In an about-face, Prime Minister David Cameron has put his party's weight behind an opposition Labour Party motion up for a vote Wednesday that declares that bidding for full control of British Sky Broadcasting would not be in the national interest.
The motion doesn't carry legal force, but with the three main parties in support it looms as a powerful expression of the tide running against Murdoch's newspapers.
Murdoch's hope to gain control of the 61 percent of BSkyB shares that his News Corp. doesn't own already have been delayed for several months while the Competition Commission reviews monopoly concerns.
Outrage has grown and Murdoch's News Corp.'s share price has fallen since a report last week that The News of the World hacked the phone of teenage murder victim Milly Dowler, followed by claims of intrusion into private records by The Sun and The Sunday Times.
Brown accused Murdoch's papers, including The Sun and The Sunday Times, of obtaining his confidential bank accounts, tax records and even health information about his son, Fraser, who suffers from cystic fibrosis, using fraudulent, criminal means. But, the newspaper insisted it learned of the boy's ailment from the father of another child with the same condition, and that it contacted the Browns, who consented to the story.
"We are not aware of Mr.
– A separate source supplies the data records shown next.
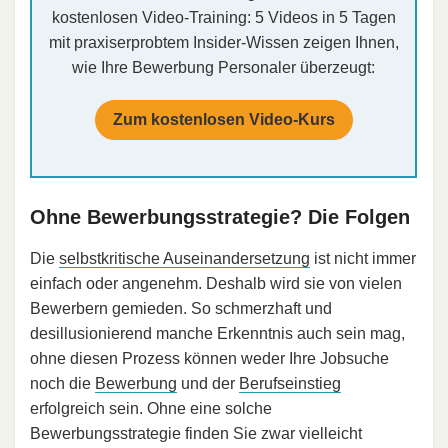
kostenlosen Video-Training: 5 Videos in 5 Tagen
mit praxiserprobtem Insider-Wissen zeigen Ihnen,
wie Ihre Bewerbung Personaler überzeugt:
Zum kostenlosen Video-Kurs
Ohne Bewerbungsstrategie? Die Folgen
Die
selbstkritische Auseinandersetzung
ist nicht immer
einfach oder angenehm. Deshalb wird sie von vielen
Bewerbern gemieden. So schmerzhaft und
desillusionierend manche Erkenntnis auch sein mag,
ohne diesen Prozess können weder Ihre Jobsuche
noch die
Bewerbung
und der
Berufseinstieg
erfolgreich sein. Ohne eine solche
Bewerbungsstrategie finden Sie zwar vielleicht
Brown, nor any of his colleagues to whom we spoke, making any complaint about it at the time," The Sun said.
Its coverage included picture of Brown and Murdoch standing together, both grinning.
Murdoch's News International responded to his accusations by asking Brown for any information that would help to investigate them.
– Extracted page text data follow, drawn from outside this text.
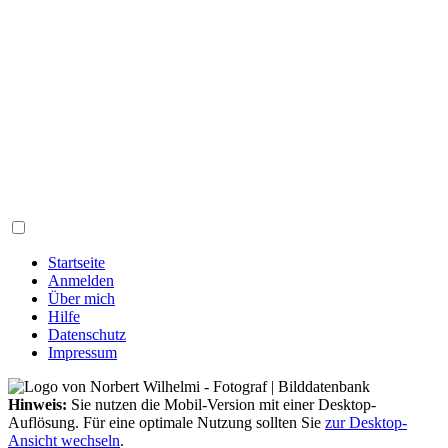
Startseite
Anmelden
Über mich
Hilfe
Datenschutz
Impressum
Hinweis:
Sie nutzen die Mobil-Version mit einer Desktop-
Auflösung. Für eine optimale Nutzung sollten Sie
zur Desktop-
Ansicht wechseln
.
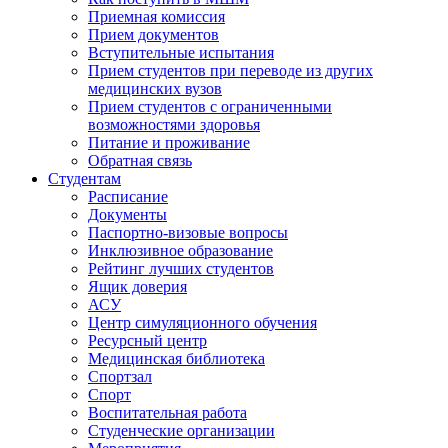
Приемная комиссия
Прием документов
Вступительные испытания
Прием студентов при переводе из других
медицинских вузов
Прием студентов с ограниченными
возможностями здоровья
Питание и проживание
Обратная связь
Студентам
Расписание
Документы
Паспортно-визовые вопросы
Инклюзивное образование
Рейтинг лучших студентов
Ящик доверия
АСУ
Центр симуляционного обучения
Ресурсный центр
Медицинская библиотека
Спортзал
Спорт
Воспитательная работа
Студенческие организации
In Washington, Sen. Jay Rockefeller urged an investigation into whether Murdoch's U.K. newspapers had violated U.S. law.
If there was any hacking of phones belonging to 9/11 victims or other Americans, "the consequences will be severe," said Rockefeller, chairman of the Senate Committee on Commerce, Science and Transportation.
The suggestion that 9/11 victims may have been were targeted surfaced Monday in the Mirror, a British competitor of The Sun. It quoted an anonymous source as saying an unidentified American investigator who rejected approaches from unidentified journalists who showed a particular interest in British victims.
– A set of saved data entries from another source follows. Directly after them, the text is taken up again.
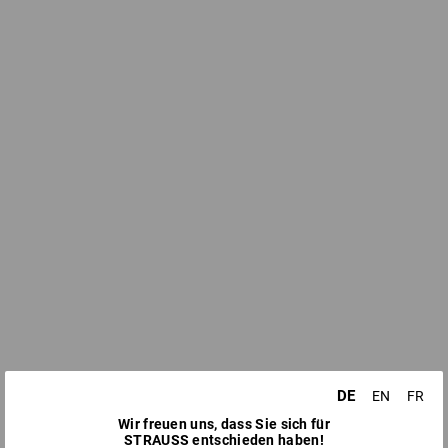
DE
EN
FR
Wir freuen uns, dass Sie sich für
STRAUSS entschieden haben!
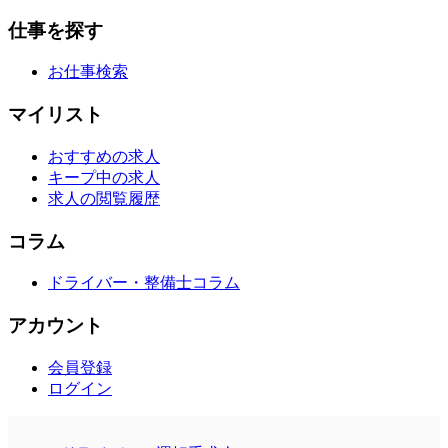
仕事を探す
お仕事検索
マイリスト
おすすめの求人
キープ中の求人
求人の閲覧履歴
コラム
ドライバー・整備士コラム
アカウント
会員登録
ログイン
Police in the U.K. are pursuing two investigations of News International, one on phone hacking and the other on allegations that the News of the World bribed police officers for information.
Hugh Orde, president of the Association of Chief Police Officers, urged News International to come clean about any such payments.
"Let's not play around with legal games here: If they have names, dates, times, places, payments to officers, we would like to see them so that we can lock these officers up and throw away the key," Orde said in an interview with British Broadcasting radio.
Police officials have indicated that the bribery investigations involves about half a dozen officers.